> _What to produce_:
Would you copy the listing below exactly, keeping the pictures out?

Segment Open

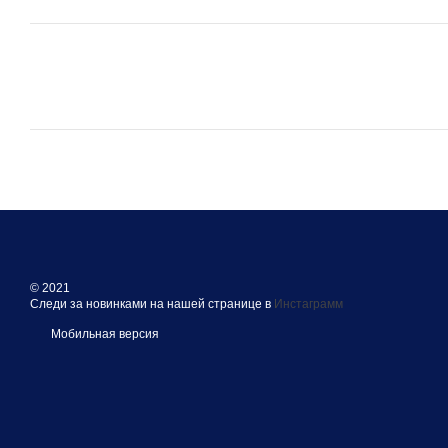
© 2021
Следи за новинками на нашей странице в
Инстаграмм
Мобильная версия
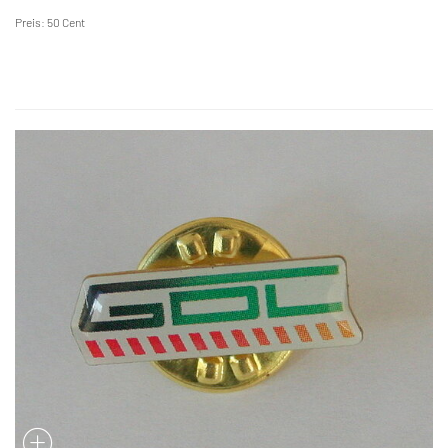
Preis: 50 Cent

Segment Closed

> _Solution to the problem_:
© 2021
Следи за новинками на нашей странице в
Инстаграмм
Мобильная версия
Preis: 50 Cent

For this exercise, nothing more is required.